Concatenate the given SMILES files, with deduplication.

Parameters:
  • source_filenames (sequence of str) – input files
  • dest_filename (str) – destination file
Returns:

number of structures written

Return type:

int

schrodinger.application.pathfinder.molio.dedup_st_cat(source_filenames, dest_filename)

Concatenate the given structure files, with deduplication. This uses StructureReader / StructureWriter so any file format supported by those classes may be used.

Parameters:
  • source_filenames (sequence of str) – input files
  • dest_filename (str) – destination file
Returns:

number of structures written

Return type:

int

schrodinger.application.pathfinder.molio.csvcat(source_filenames, dest_filename, dedup)

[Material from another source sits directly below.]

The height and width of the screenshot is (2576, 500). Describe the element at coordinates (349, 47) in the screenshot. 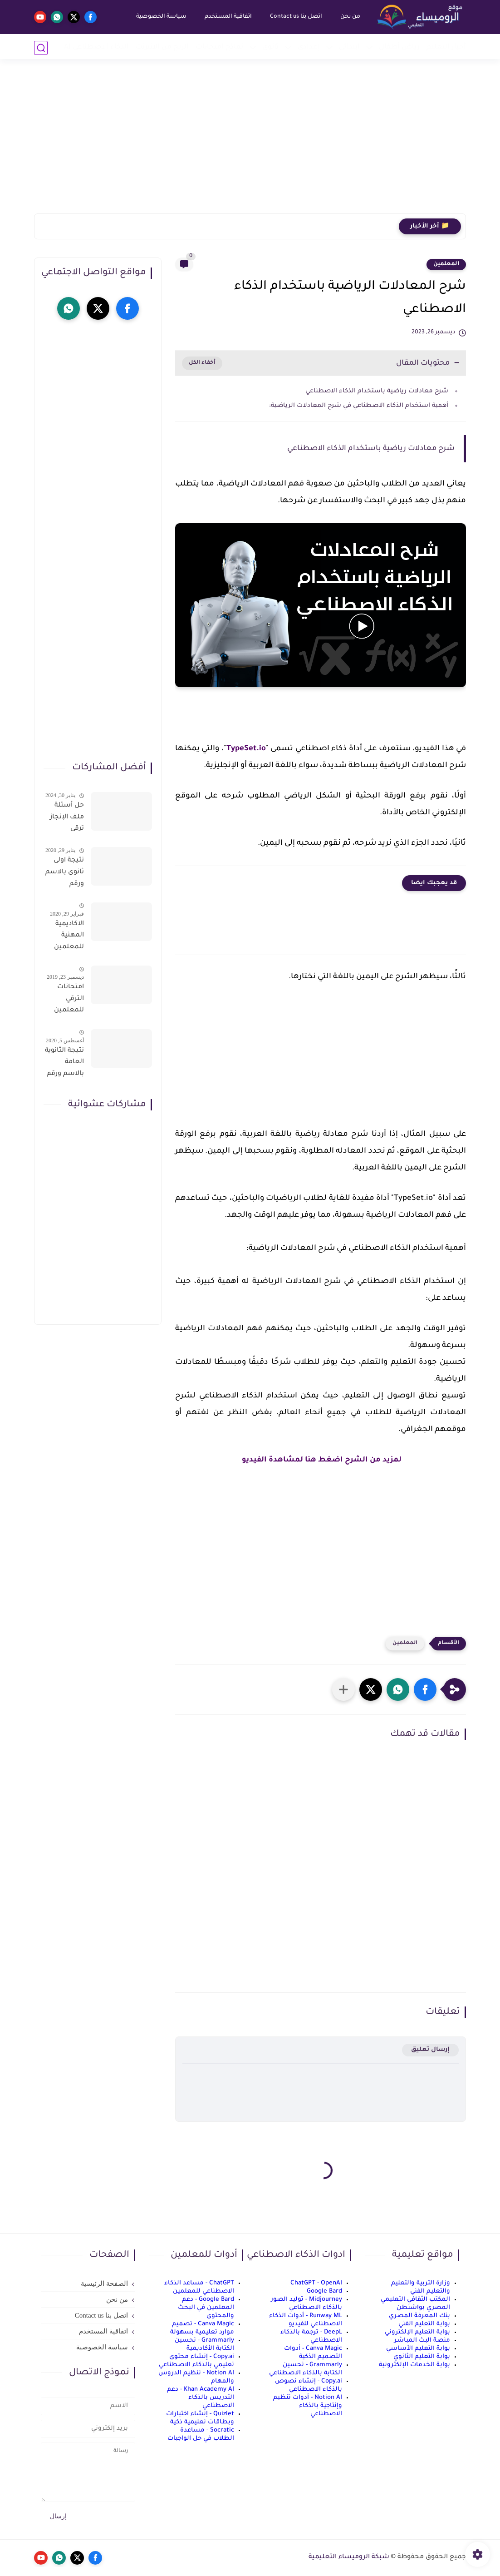 I see `إبتدائي` at that location.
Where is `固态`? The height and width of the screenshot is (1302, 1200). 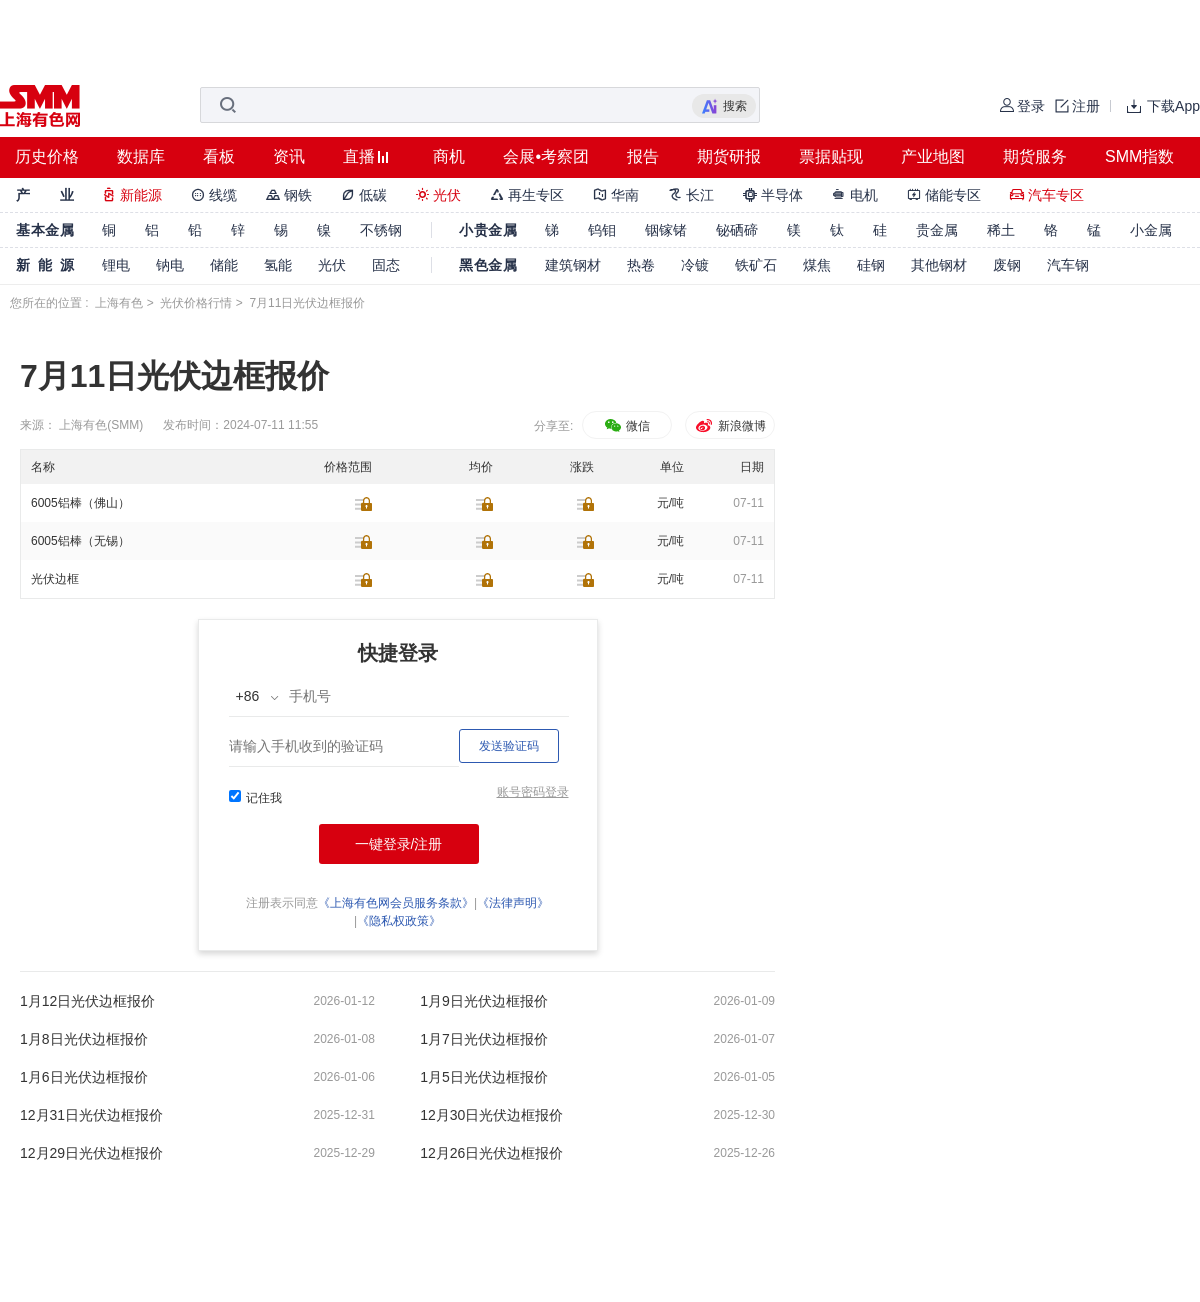 固态 is located at coordinates (386, 265). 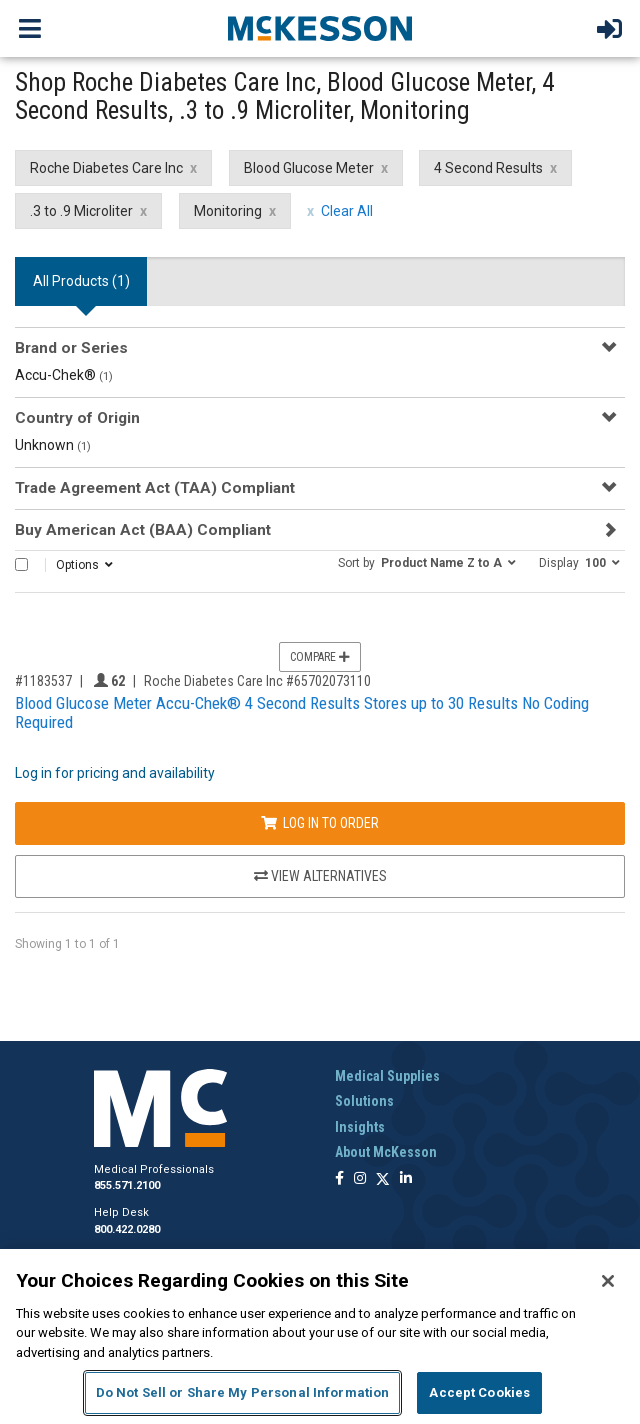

Concatenate the contents of the CSV source files, writing them to a destination CSV file, but making sure that the header row only appears once. Each input file is assumed to have a header row.

Parameters:
  • source_filenames (sequence of str) – input files
  • dest_filename (str) – destination file
  • dedup (bool) – skip duplicate products
Returns:

number of structures written

Return type:

int

schrodinger.application.pathfinder.molio.open_maybe_compressed(filename, *a, **d)

Open a file, using the gzip module if the filename ends in gz, or the builtin open otherwise. All arguments are passed through.

schrodinger.application.pathfinder.molio.is_csvgz(filename)
schrodinger.application.pathfinder.molio.is_pfx(filename)
schrodinger.application.pathfinder.molio.get_pfx_size(filename)

Return the size from the metadata header of a .pfx file.